- _What to work on_
Scan the data. Collect each line that contains the word "final".

- _Listed entries_
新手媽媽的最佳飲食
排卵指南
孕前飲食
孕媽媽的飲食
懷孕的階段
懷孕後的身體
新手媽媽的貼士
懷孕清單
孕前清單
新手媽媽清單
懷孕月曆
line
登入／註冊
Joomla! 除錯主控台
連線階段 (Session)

...

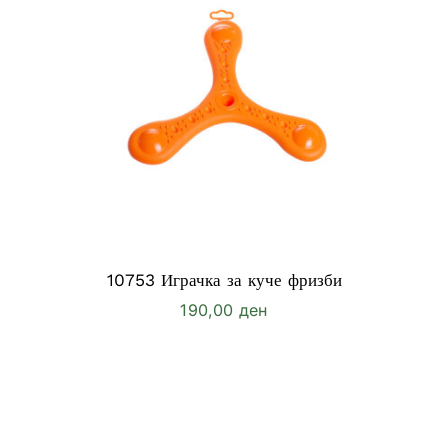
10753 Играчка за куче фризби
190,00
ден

---

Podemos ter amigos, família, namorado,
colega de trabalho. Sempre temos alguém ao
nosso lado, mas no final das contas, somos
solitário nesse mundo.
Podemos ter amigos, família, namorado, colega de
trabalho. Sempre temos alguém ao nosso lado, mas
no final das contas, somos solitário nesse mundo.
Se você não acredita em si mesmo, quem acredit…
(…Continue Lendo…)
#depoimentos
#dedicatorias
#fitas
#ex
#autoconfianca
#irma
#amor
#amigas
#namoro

- _Answer to this task_
nosso lado, mas no final das contas, somos
no final das contas, somos solitário nesse mundo.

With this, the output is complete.